Sunday, October 23, 2016

Faith in America (Guest Post)

This Blogger's photo of Mount Whitney, California, from Highway U.S. 395
Just returning from a week in Disneyland with the grandkids and then a quick side-trip back again to Jacks Valley, Nevada on an exploration for Pioneer Grandma Elinor's grave (more, later), I was privileged to travel a route I had never known before. It was up US 395 on the east side of the Sierra. I saw Manzanar National Historic Site, Mt. Whitney (above), the Owens River Valley (Boo, L.A.!), Mono Lake, the Walker River, a Japanese, motorcycle gang (some ironic justice there), and lots and lots of dang desert.

Too tired to blog on my own, I share with you a Guest Post with the kind permission of an anonymous friend (not Anon D, whom I also respect, but let's say, "Anonymous W"). I've worked with this person for a few years and we keep finding common friends and common interests.

I give to you, hope for America!

I love America. I have spent 30 years in public service. Governing a large and diverse nation is hard. There are no easy solutions to the challenges we face.
Facing those challenges will require more of political leaders, public servants, and citizens than in the past. Because many of our difficulties are rooted in spiritual, social, and cultural issues, they will not yield to political solutions alone. Individuals and institutions will need to rise up and mend the torn fabric of our society. We will need to love and respect one another. We will need to compromise. We will need an end to brinksmanship and seeking victory at all costs. We will need to stop rewarding the politicians, pundits, and entertainers whose rhetoric divides us. We will need to listen thoughtfully to those who disagree with us. And we will need to forbear, not saying everything we may think in the interest of civil exchange. We will need to trust one another.

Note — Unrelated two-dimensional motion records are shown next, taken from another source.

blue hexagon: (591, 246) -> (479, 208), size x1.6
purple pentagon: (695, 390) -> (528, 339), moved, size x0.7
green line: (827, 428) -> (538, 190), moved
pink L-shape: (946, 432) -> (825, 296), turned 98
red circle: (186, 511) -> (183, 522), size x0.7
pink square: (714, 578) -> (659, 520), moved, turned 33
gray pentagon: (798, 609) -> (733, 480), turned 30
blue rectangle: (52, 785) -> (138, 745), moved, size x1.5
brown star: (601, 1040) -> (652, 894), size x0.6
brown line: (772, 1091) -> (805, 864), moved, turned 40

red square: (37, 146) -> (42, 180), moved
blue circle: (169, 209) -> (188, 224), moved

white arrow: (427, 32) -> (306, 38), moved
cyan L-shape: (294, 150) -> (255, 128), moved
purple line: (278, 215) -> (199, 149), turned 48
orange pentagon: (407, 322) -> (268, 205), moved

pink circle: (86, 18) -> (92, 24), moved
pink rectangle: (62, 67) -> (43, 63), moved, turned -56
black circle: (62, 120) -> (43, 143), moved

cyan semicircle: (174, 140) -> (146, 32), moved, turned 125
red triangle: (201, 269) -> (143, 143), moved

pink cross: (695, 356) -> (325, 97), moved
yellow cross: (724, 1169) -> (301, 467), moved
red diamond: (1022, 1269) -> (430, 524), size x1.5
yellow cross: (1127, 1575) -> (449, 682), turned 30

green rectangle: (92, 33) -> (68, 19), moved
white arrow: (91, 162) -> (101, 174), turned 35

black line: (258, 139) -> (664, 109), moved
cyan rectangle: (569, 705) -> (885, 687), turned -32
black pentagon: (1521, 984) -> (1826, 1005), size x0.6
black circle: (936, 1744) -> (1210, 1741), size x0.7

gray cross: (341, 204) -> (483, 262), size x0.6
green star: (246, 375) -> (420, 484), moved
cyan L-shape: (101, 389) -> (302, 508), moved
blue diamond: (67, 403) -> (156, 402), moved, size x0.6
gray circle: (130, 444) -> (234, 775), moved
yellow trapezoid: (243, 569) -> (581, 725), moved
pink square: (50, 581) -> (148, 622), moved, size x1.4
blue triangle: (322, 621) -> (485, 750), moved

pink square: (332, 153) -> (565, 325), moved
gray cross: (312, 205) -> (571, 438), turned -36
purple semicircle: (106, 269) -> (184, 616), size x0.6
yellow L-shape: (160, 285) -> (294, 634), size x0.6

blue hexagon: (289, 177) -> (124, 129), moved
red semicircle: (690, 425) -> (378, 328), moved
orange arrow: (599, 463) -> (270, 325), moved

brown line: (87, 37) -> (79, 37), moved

Many of us are far too quick to conclude that the election of this or the other candidate will be the end of the republic. (Personally, I find such talk offensive and bordering on sedition.) We should have more faith in America and its institutions. The nation has seen its way through worsen than this. Our institutions and mode of governance are robust but not indestructible. The suggestion that they will shortly crumble is likely more destructive than the election of any individual.
We will need to be smarter. In general, we know too little of civics, political science, and economics. We know so little of our founding documents, we imagine rights that do not exist, we are uncertain of our actual rights, and we ignore civic responsibility. A large number of us believe freedom means no government, when what we need is good government--government that supports a shared vision of a quality society, a national community that provides citizens with safety, hope, opportunity and inspires them to live lives of quality and service.
All this will require us to encourage the best minds and hearts of the rising generation to dedicate themselves to building community and country, to solving the intractable issues before us, to spending some years in public service, foregoing fortune for higher purpose.
We will need to instill in the rising generation qualities of leadership and a desire to contribute.
The American experiment is not done. Rising from our current malaise may yet be one of the republic's finest hours.
[One additional note: I have partisan political preferences. I do my best not to share them here. Please do not mistake any of my posts for an endorsement of any candidate or party.]